With all that once again ready to screw down, the blue tube and its fuzzy felt bumper fell right off, taking the pump’s air inlet connector along. Much to my surprise, the pump draws air through a simple 6 mm hole in its bottom plate:
Laser cutter air pump – without fitting socket
Now, the reason I went through all these gyrations was because I had examined that connector, decided it was an integral part of the pump, and there was no way for me to get it off without tearing the pump apart or applying brute force.
Apparently, all the twisting & turning I did while getting the fittings assembled worked the connector’s unthreaded stem loose in its hole, ready to come out with the slightest pull.
Verily: Hell hath no fury like that of an unjustified assumption.

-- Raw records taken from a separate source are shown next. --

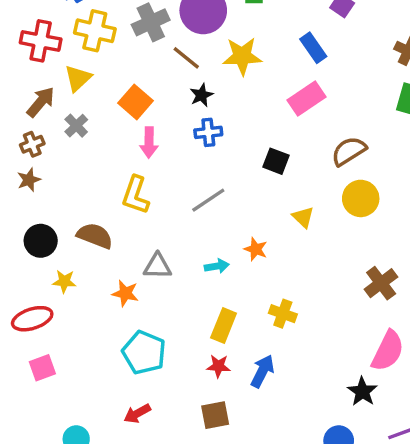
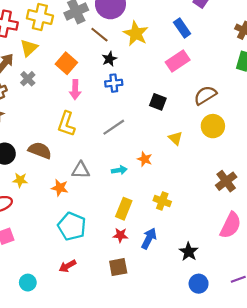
yellow star: (242, 56) -> (136, 34), turned 30
black star: (362, 391) -> (189, 252), moved

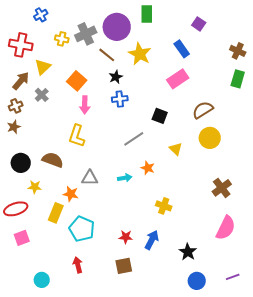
yellow cross: (40, 17) -> (62, 39), moved, size x0.6
gray line: (114, 127) -> (134, 139), moved
yellow rectangle: (124, 209) -> (56, 213), moved
red arrow: (67, 266) -> (78, 265), turned 105

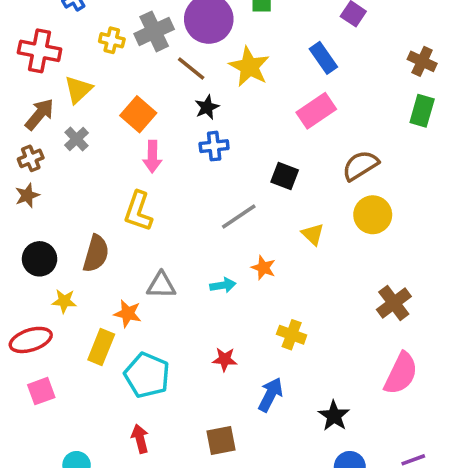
brown semicircle: (53, 160) -> (96, 254), turned 85
red star: (126, 237) -> (225, 359), moved

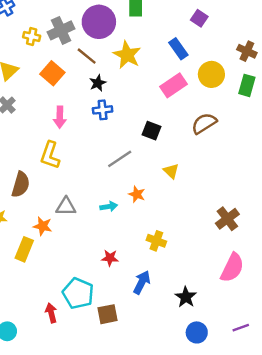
orange square: (138, 114) -> (52, 73), moved
yellow circle: (373, 215) -> (211, 74), moved
cyan pentagon: (147, 375) -> (78, 293), moved

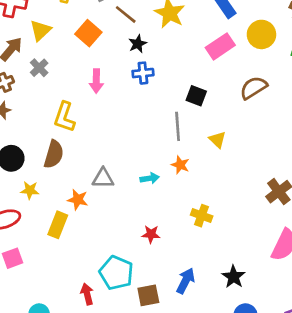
yellow L-shape: (50, 155) -> (64, 117), moved
gray line: (120, 159) -> (178, 126), moved, turned -60
blue arrow: (142, 282) -> (186, 281), moved

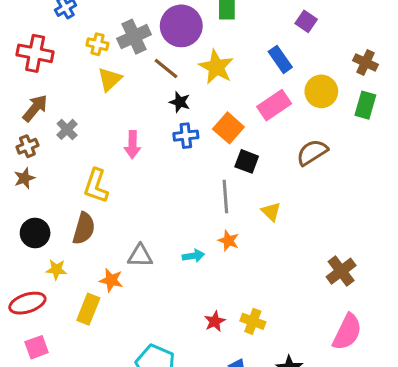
yellow triangle: (40, 30) -> (110, 79), moved
orange square: (88, 33) -> (228, 128), moved
black star: (138, 44) -> (180, 102), turned -30
yellow cross: (202, 216) -> (253, 321), moved
red star: (151, 234) -> (215, 321), moved, turned -30

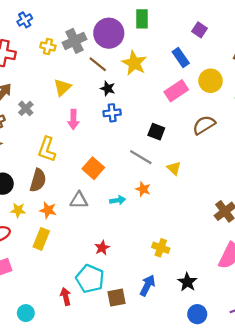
yellow triangle: (110, 79) -> (62, 87), moved
orange square: (228, 128) -> (93, 168), moved
gray line: (225, 196) -> (141, 157), turned -55
orange star: (111, 280) -> (48, 210), moved
red star: (215, 321) -> (102, 248), moved

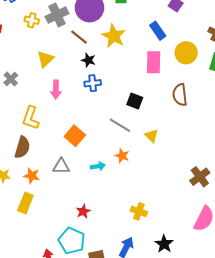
pink rectangle: (176, 91) -> (154, 62), turned -55
brown semicircle: (204, 125) -> (180, 95), turned -65

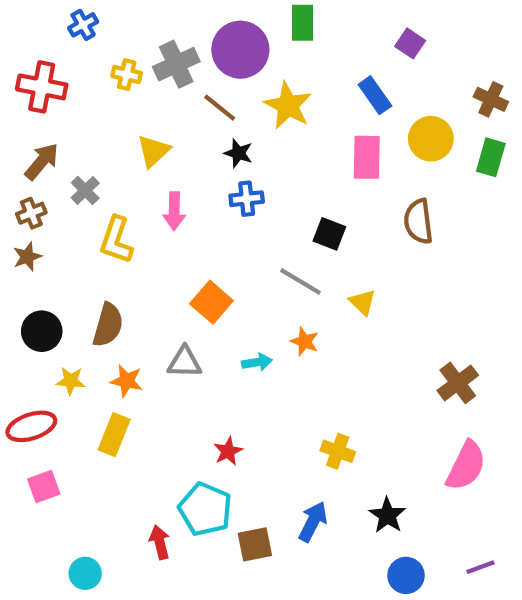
yellow L-shape: (31, 118) -> (116, 240), moved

So I cut out a simple disk of 4.5 mm acrylic, hot-melt blobbed a 6 mm ID silicone tube into it, stuck it onto the pump with a (punch-cut!) disk of 3M double-sided foam tape, and declared victory:
Laser cutter air pump – simple disk fitting
Fortunately, the step drill I used on the cabinet left a 9.5 mm hole easily passing the silicone tube’s 9 mm OD, so it all fit together just like I knew what I was doing.
The silicone tubing has a much larger ID than the original plastic fitting, but the assist air flow remains around 10 l/min. That’s down from the 14 l/m when I installed the flowmeter and 12 l/min with the dual-path assist air control plumbing, but didn’t change with all this fiddling, so the real restriction is in all the blue tubing and myriad fittings on the way to the nozzle.
On the upside, I now know a bit more about small-scale laser cutting and am well-satisfied with the results.